→ ABOUT THIS EXERCISE: Repeat the records below in their entirety, exactly.

→ MATERIAL PROVIDED:
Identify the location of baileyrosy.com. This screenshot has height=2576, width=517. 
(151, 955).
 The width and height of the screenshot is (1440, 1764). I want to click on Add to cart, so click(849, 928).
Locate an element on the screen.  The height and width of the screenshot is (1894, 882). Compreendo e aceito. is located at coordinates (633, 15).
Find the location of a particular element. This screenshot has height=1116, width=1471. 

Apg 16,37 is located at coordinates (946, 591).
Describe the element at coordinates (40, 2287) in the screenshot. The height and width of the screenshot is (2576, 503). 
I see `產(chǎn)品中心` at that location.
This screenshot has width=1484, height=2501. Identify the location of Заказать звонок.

→ SOLUTION FOR THIS EXERCISE:
Identify the location of baileyrosy.com. This screenshot has height=2576, width=517. 
(151, 955).
 The width and height of the screenshot is (1440, 1764). I want to click on Add to cart, so click(849, 928).
Locate an element on the screen.  The height and width of the screenshot is (1894, 882). Compreendo e aceito. is located at coordinates (633, 15).
Find the location of a particular element. This screenshot has height=1116, width=1471. 

Apg 16,37 is located at coordinates (946, 591).
Describe the element at coordinates (40, 2287) in the screenshot. The height and width of the screenshot is (2576, 503). 
I see `產(chǎn)品中心` at that location.
This screenshot has width=1484, height=2501. Identify the location of Заказать звонок.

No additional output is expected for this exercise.